The Face Covering (Prohibition) Bill will get its second reading in Parliament today, and if passed into law the bill would would make wearing burqas in public illegal.
The bill was proposed by Conservative MPs Philip Hollobone, Peter Bone and Christopher Chope as one of 40 proposals in their “alternative Queen’s speech” in June. The proposals, which included leaving the EU and tougher regulations for asylum seekers, have earned the trio the epithet “Tory Taliban” from Labour MP Angela Eagle.
Similar laws outlawing the public wearing of the burqa were enacted by France and Belgium in 2010. Since then the debate has raged in Britain about whether to follow suit. In 2011 a poll conducted by YouGov found that 66 per cent of Britons favoured a ban, the proportion rose to 79 per cent for respondents over 60.

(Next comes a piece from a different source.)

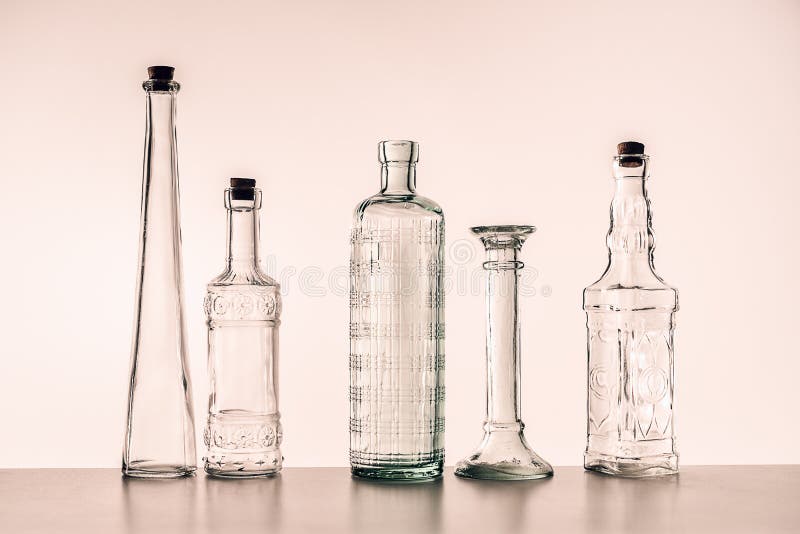 Find the location of a particular element. corks is located at coordinates point(626,146), point(250,182), point(166,68). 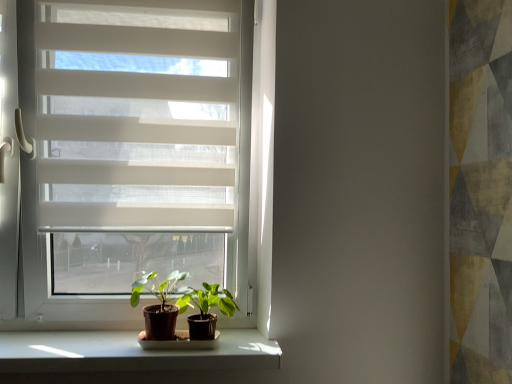 Locate an element on the screen. The height and width of the screenshot is (384, 512). vacant space that is in between green matte plant at center, arranged as the second houseplant when viewed from the right, and white matte window at center is located at coordinates (81, 349).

Support for a ban was marginally higher in France, where 80 per cent of the population were in favour. However, recent attempts to enforce the ban in Paris have resulted in rioting and violence against the police. Many also believe the ban has increased incidents of islamophobia in France. French Muslim leaders estimated that the frequency of islamophobic incidents increased by 34 per cent in the year following the ban.
The French Interior Ministry have since defended the ban as being in the interests of women, echoing Parisen imam Hassen Chalghoumi’s comment that “the burqa is a prison for women.”
The ministers proposing a burqa ban in the UK have arguments less grounded in the protection of women’s rights. Hollobone provoked controversy in February after he described burqas as “the religious equivalent of going around with a paper bag on your head.” He went on to argue, “In my view, it is offensive to want to cut yourself off from face-to-face contact with, or recognition by, other members of the human race.”
Hollobone and his cohorts aren’t the first MPs to criticise the burqa. Jack Straw drew ire in 2006 for stating that he felt “uncomfortable” talking to constituents whose faces were covered and that burqas represented “a visible statement of separation and difference”.
Human rights groups such as Amnesty International are likely to repeat the criticisms they levelled at the French ban, arguing that it constitutes an assault on Muslim women’s rights to freedom of expression and religious belief.